Stored items:
- - -

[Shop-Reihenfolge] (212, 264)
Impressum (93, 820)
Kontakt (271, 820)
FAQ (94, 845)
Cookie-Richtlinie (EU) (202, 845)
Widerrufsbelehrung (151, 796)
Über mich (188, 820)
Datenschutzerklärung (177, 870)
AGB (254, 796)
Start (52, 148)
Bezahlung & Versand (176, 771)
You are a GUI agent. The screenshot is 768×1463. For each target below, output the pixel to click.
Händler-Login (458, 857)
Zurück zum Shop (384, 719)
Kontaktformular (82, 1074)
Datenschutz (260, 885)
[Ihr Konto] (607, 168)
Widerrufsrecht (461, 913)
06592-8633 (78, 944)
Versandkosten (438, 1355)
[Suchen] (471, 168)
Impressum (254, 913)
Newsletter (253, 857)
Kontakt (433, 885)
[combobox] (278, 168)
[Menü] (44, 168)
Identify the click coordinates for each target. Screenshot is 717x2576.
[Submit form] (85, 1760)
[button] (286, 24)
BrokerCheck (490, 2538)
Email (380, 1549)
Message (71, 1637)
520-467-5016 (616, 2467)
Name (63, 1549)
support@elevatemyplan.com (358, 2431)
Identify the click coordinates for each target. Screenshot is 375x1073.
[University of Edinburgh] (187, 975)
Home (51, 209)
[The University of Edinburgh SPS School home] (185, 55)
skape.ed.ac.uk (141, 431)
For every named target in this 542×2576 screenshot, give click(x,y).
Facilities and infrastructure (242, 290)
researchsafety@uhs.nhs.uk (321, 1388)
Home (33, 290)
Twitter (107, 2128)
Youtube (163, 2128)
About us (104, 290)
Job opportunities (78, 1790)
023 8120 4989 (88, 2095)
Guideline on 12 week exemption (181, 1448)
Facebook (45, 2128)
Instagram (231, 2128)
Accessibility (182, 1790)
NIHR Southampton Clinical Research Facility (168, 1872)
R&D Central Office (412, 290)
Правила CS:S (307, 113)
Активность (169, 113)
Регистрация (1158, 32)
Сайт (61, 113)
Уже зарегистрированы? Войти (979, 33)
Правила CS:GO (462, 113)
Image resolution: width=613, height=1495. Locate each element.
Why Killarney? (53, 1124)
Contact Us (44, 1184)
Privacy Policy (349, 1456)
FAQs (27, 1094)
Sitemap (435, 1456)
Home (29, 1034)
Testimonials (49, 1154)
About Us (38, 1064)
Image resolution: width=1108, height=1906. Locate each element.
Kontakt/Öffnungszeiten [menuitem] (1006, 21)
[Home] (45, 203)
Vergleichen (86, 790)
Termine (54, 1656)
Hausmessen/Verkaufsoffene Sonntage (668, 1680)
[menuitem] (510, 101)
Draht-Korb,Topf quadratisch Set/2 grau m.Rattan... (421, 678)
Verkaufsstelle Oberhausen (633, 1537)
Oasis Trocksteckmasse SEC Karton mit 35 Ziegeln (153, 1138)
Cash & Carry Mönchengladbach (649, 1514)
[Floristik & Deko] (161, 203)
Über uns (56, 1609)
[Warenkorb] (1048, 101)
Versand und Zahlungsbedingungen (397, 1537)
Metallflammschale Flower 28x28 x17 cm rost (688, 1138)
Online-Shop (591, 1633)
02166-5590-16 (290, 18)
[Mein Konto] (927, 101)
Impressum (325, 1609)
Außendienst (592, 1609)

- - -

INSTRUCTIONS FOR THE TASK
All of the entries must be written out exactly as they stand.

ANSWER SECTION
[Shop-Reihenfolge] (212, 264)
Impressum (93, 820)
Kontakt (271, 820)
FAQ (94, 845)
Cookie-Richtlinie (EU) (202, 845)
Widerrufsbelehrung (151, 796)
Über mich (188, 820)
Datenschutzerklärung (177, 870)
AGB (254, 796)
Start (52, 148)
Bezahlung & Versand (176, 771)
You are a GUI agent. The screenshot is 768×1463. For each target below, output the pixel to click.
Händler-Login (458, 857)
Zurück zum Shop (384, 719)
Kontaktformular (82, 1074)
Datenschutz (260, 885)
[Ihr Konto] (607, 168)
Widerrufsrecht (461, 913)
06592-8633 (78, 944)
Versandkosten (438, 1355)
[Suchen] (471, 168)
Impressum (254, 913)
Newsletter (253, 857)
Kontakt (433, 885)
[combobox] (278, 168)
[Menü] (44, 168)
Identify the click coordinates for each target. Screenshot is 717x2576.
[Submit form] (85, 1760)
[button] (286, 24)
BrokerCheck (490, 2538)
Email (380, 1549)
Message (71, 1637)
520-467-5016 (616, 2467)
Name (63, 1549)
support@elevatemyplan.com (358, 2431)
Identify the click coordinates for each target. Screenshot is 375x1073.
[University of Edinburgh] (187, 975)
Home (51, 209)
[The University of Edinburgh SPS School home] (185, 55)
skape.ed.ac.uk (141, 431)
For every named target in this 542×2576 screenshot, give click(x,y).
Facilities and infrastructure (242, 290)
researchsafety@uhs.nhs.uk (321, 1388)
Home (33, 290)
Twitter (107, 2128)
Youtube (163, 2128)
About us (104, 290)
Job opportunities (78, 1790)
023 8120 4989 (88, 2095)
Guideline on 12 week exemption (181, 1448)
Facebook (45, 2128)
Instagram (231, 2128)
Accessibility (182, 1790)
NIHR Southampton Clinical Research Facility (168, 1872)
R&D Central Office (412, 290)
Правила CS:S (307, 113)
Активность (169, 113)
Регистрация (1158, 32)
Сайт (61, 113)
Уже зарегистрированы? Войти (979, 33)
Правила CS:GO (462, 113)
Image resolution: width=613, height=1495. Locate each element.
Why Killarney? (53, 1124)
Contact Us (44, 1184)
Privacy Policy (349, 1456)
FAQs (27, 1094)
Sitemap (435, 1456)
Home (29, 1034)
Testimonials (49, 1154)
About Us (38, 1064)
Image resolution: width=1108, height=1906. Locate each element.
Kontakt/Öffnungszeiten [menuitem] (1006, 21)
[Home] (45, 203)
Vergleichen (86, 790)
Termine (54, 1656)
Hausmessen/Verkaufsoffene Sonntage (668, 1680)
[menuitem] (510, 101)
Draht-Korb,Topf quadratisch Set/2 grau m.Rattan... (421, 678)
Verkaufsstelle Oberhausen (633, 1537)
Oasis Trocksteckmasse SEC Karton mit 35 Ziegeln (153, 1138)
Cash & Carry Mönchengladbach (649, 1514)
[Floristik & Deko] (161, 203)
Über uns (56, 1609)
[Warenkorb] (1048, 101)
Versand und Zahlungsbedingungen (397, 1537)
Metallflammschale Flower 28x28 x17 cm rost (688, 1138)
Online-Shop (591, 1633)
02166-5590-16 (290, 18)
[Mein Konto] (927, 101)
Impressum (325, 1609)
Außendienst (592, 1609)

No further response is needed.